The planning and development department recommended not including the feather signs with other temporary signs the county allows. However, that could create some legal problems for the county in how a court might differentiate between the types of signs.
“Do you believe that it’s defensible, to attempt to defend in court, the difference between a banner and a feather banner?” Commissioner Ted Schrader asked. “I see it as being the same thing.”
County attorney Jeffrey Steinsnyder disagreed, however.
“They are two different styles of advertising, and there is a physical difference,” he said. “It’s easy to define.”
Pasco is a community with hundreds of new homes under construction, many in growing communities. The builders depend on attracting attention from the main road, especially since their product might not be as apparent because it is hidden inside a neighborhood, Doerfel said.
“The reason that you see as many feather signs as you do is that it is the last option that we have to be compliant with the sign ordinance,” Doerfel said, referring to the quantity and time limits for temporary banners. “We have to be able to attract people to our communities, and most of these communities are not even on the GPS. Most of the people are finding model centers through signs.”
Mike Southward, the local division president of Beazer Homes, said unlike standard retailers, homebuilders typically don’t jump onto the radar of someone looking for a new house until after they are inside a neighborhood they want to move to.

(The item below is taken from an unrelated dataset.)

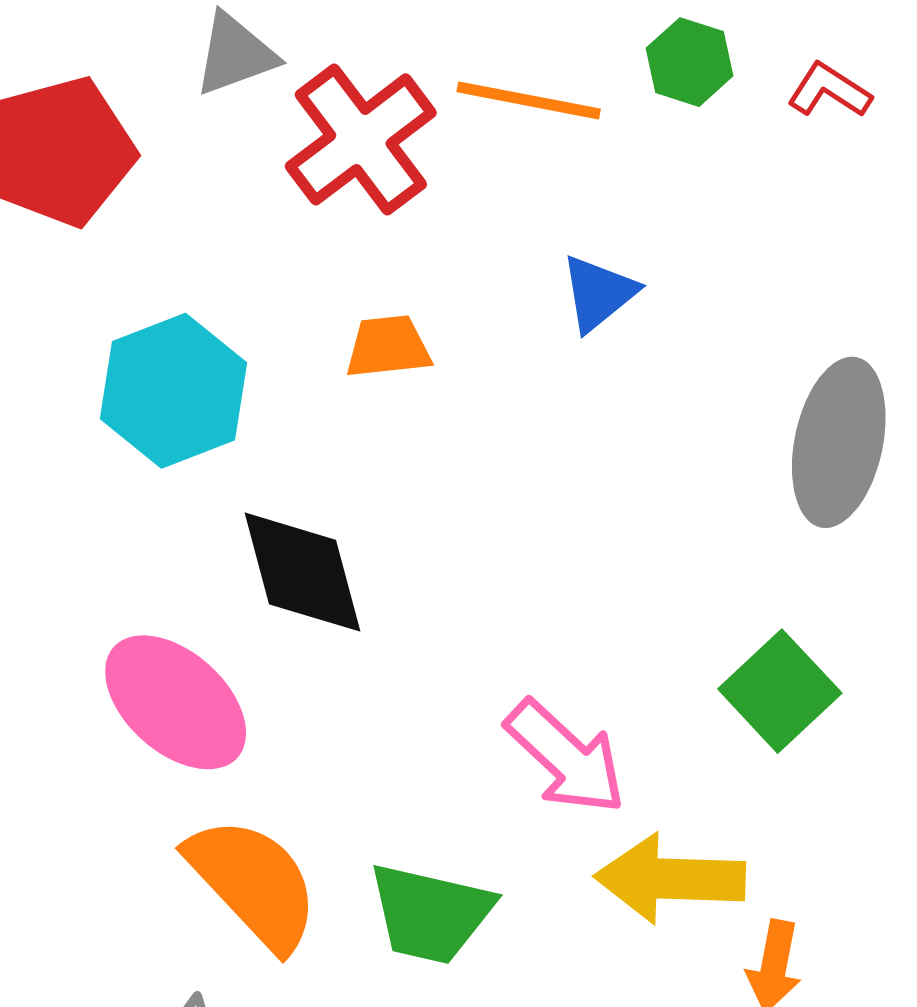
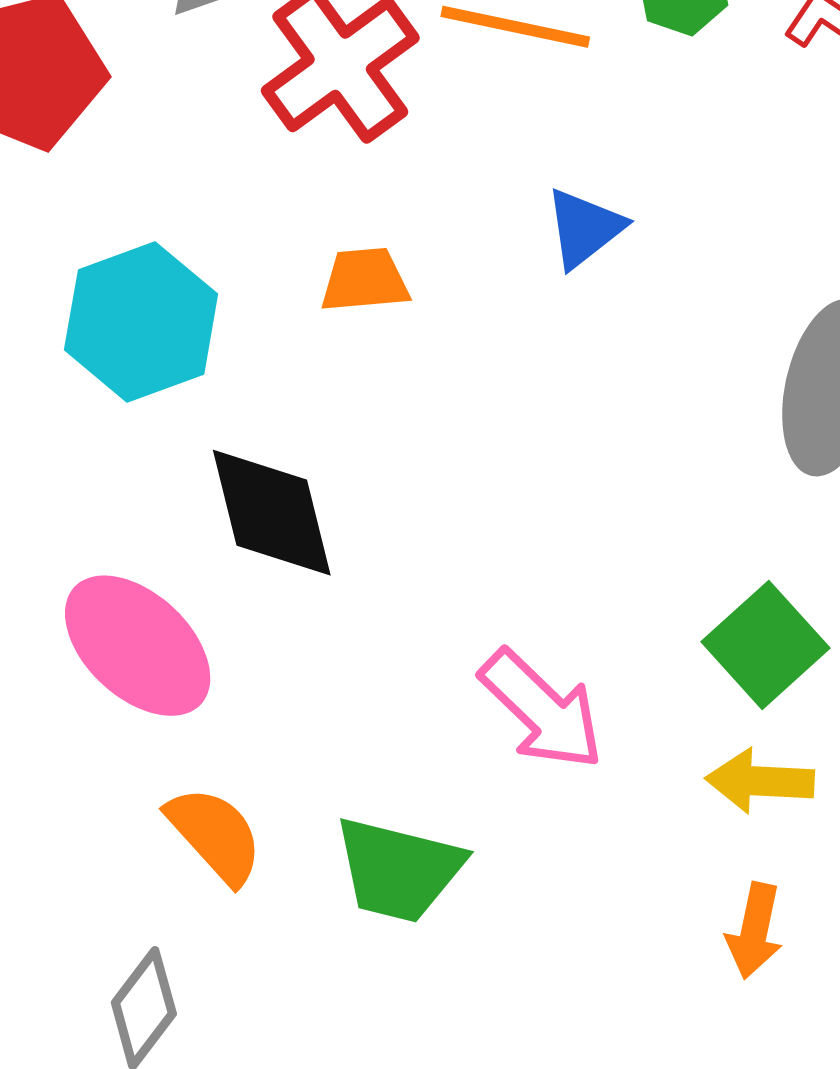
yellow arrow: (670, 879) -> (760, 781), moved, size x0.7
orange semicircle: (253, 883) -> (215, 835), size x0.7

“If you look into the buyer’s psyche, they do a lot of research when buying a home,” he said. “They look for things like schools and shopping and lifestyle, and they will go and drive around.”

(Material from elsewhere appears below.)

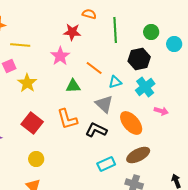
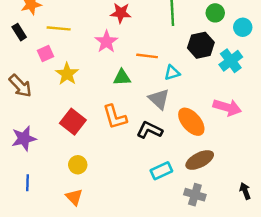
orange line: (94, 68) -> (147, 56), turned -30
cyan cross: (145, 87) -> (231, 61), moved
pink arrow: (161, 111) -> (227, 107), size x1.6

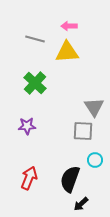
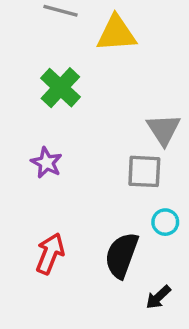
purple star: (27, 126) -> (46, 163), turned 30
black arrow: (81, 204) -> (158, 297), moved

It’s not until they start driving the area that they start looking for builders and communities, and that’s where having good signage helps get their attention, Southward said.
“If we don’t have an opportunity to direct them into our communities, we lost an opportunity to gain a customer,” he said.
How the county handles signs in the near future is something the commission should explore slowly and deliberately, Commissioner Pat Mulieri said.
“We receive tons of email, and we’re pushing the idea that we want to be premier,” she said. “We don’t want to be shoddy looking, but we also want business, who are also applauding the fact that now we have people buying houses. I don’t know what the problem would be to put this off for a month or six weeks to get other ideas and work from there.”
The commission will look at a potential revision of the temporary sign ordinance again at its July 22 meeting.